Good sound & story but awful woman's voice
Happily the publishers have cleaned up this recording so as at April 2017 it's fairly flawless.
'High Stakes' is a pretty good story of a rich toymaker who's invested in horseflesh but has finally realised that his trainer has been fleecing him for years. The racing world turns against him when he sacks the trainer, and he finds it difficult to fight back against the ensuing slander and subsequent crooked dealings. The storyline is fairly gripping with interesting characters, although the final twists and turns are a bit predictable.
What spoils this reading is Tony Britton's utter inability to do women's voices - they're always delivered in an alarming falsetto which breaks the concentration.
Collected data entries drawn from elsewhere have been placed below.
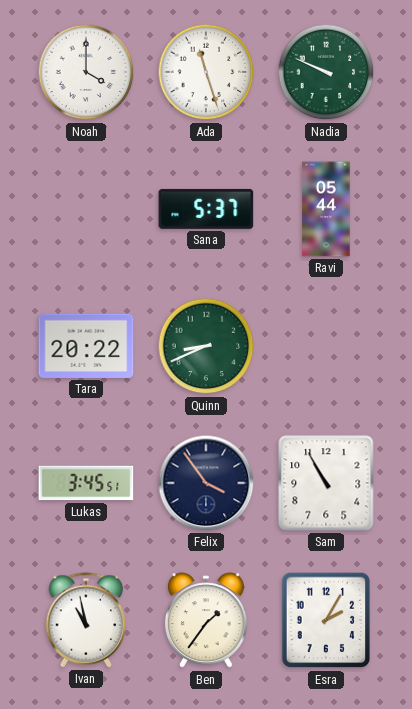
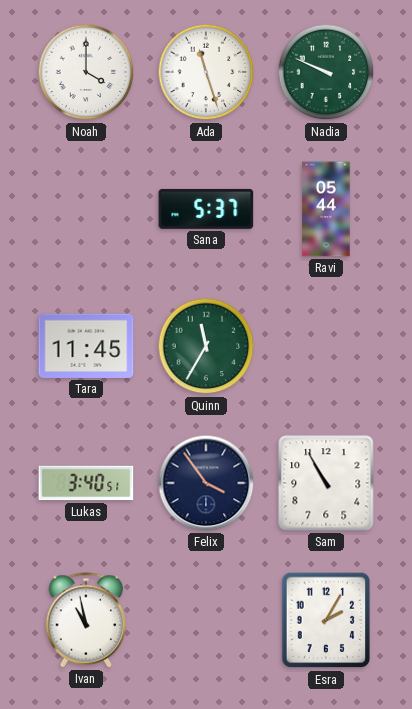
Tara: 20:22 -> 11:45
Quinn: 8:41 -> 11:35
Lukas: 3:45 -> 3:40
Ben: 1:36 -> none
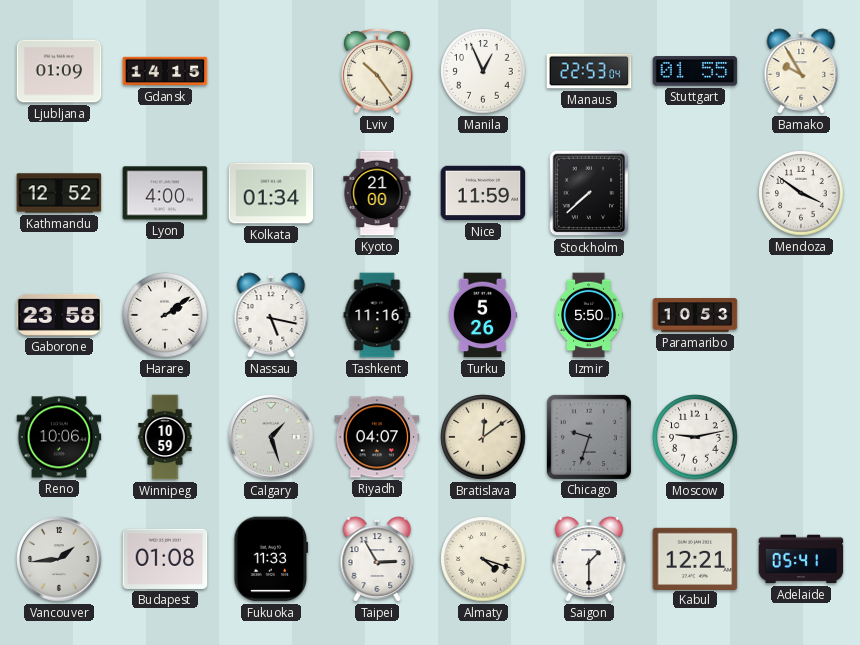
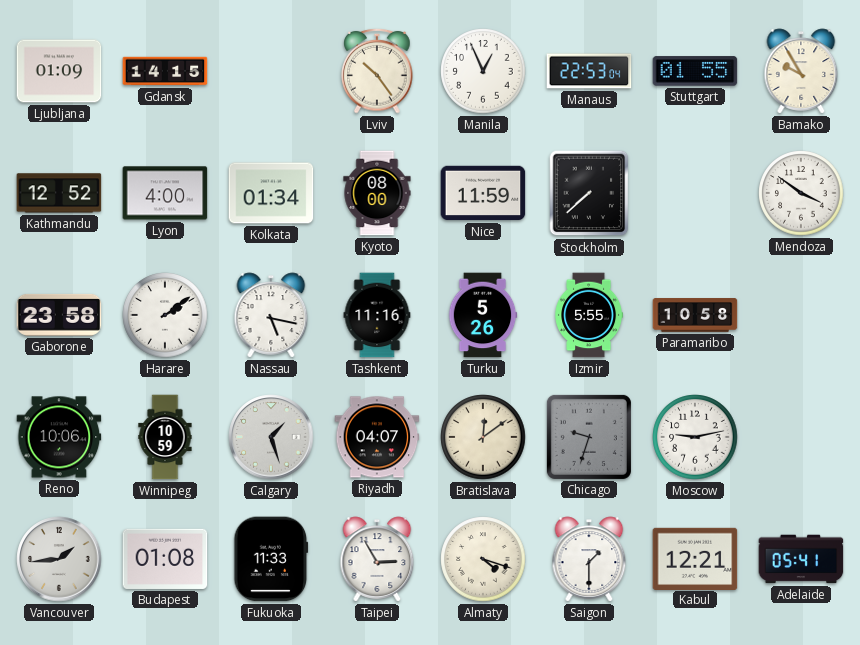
Kyoto: 21:00 -> 08:00
Izmir: 5:50 -> 5:55
Paramaribo: 10:53 -> 10:58
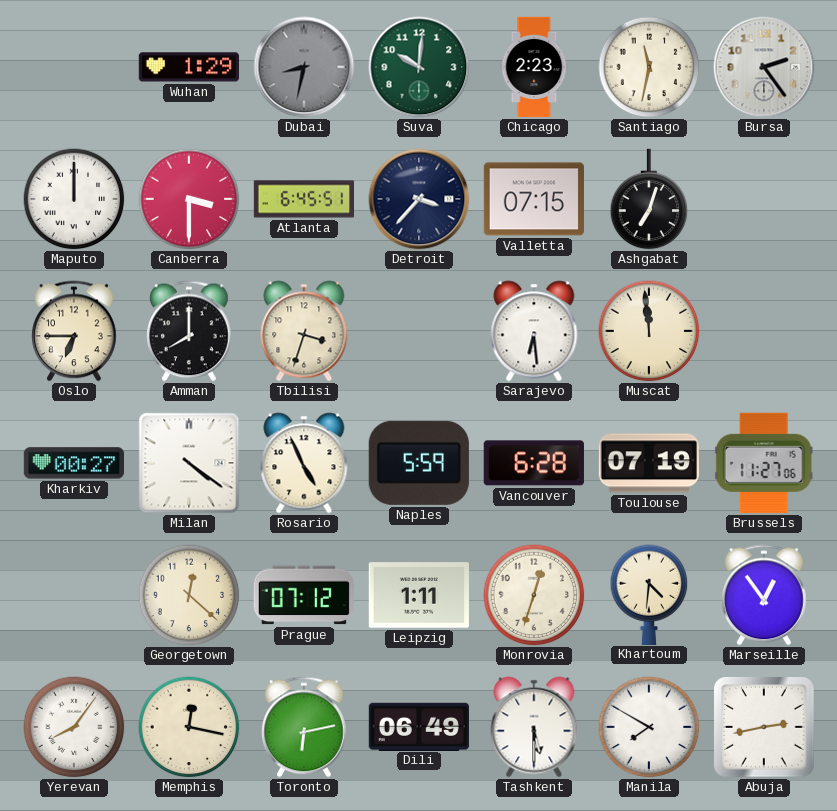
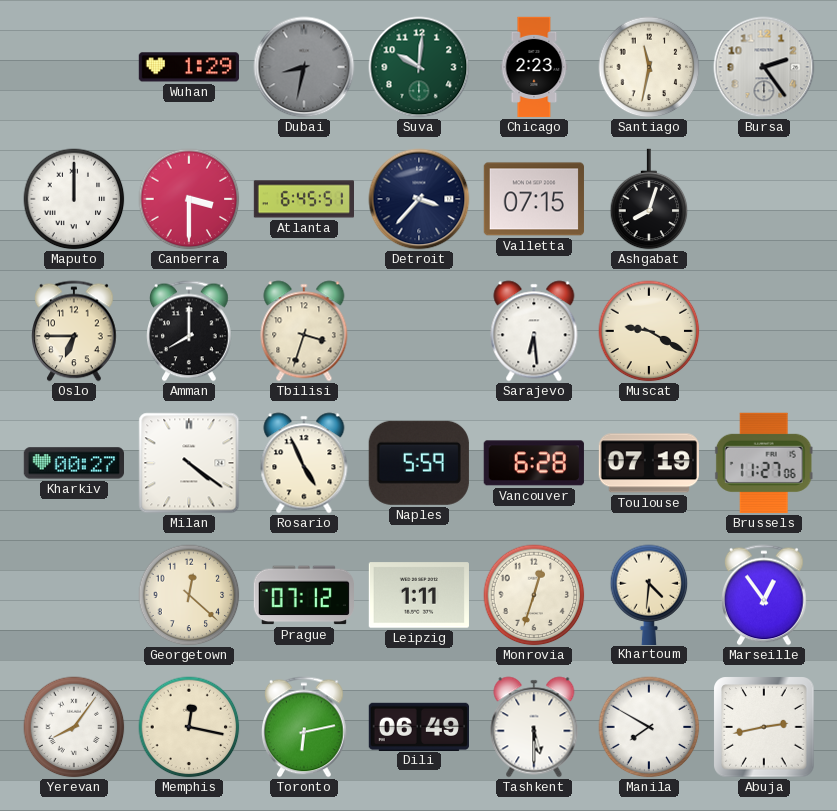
Ashgabat: 7:03 -> 8:03
Muscat: 11:59 -> 9:20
Luckily in this story there's only one woman (the love interest), who's absent for much of the time, so if you can grind your teeth and put up with it then this recording is bearable. It would be better, though, if the publisher could find a much younger voice actor to re-record the Francis canon - and one who can do women's voices too!
Unlikeable characters make for a looooong listen
There's just one problem with this follow-up to the excellent 'Cuckoo's Calling' - its characters from the world of publishing are just so unlikeable and unpleasant. To find no empathy with any of them (except of course for the very human Cormoran Strike, his partner and friends) makes for an extremely long and unenjoyable listen. I heard it through to the end but with wilting enthusiasm. I'd recommend skipping this one and moving on to novel #3: Career of Evil, which is grimmer but far more gripping.
Robert Glenister does another first rate job with his reading - full of character and nuances.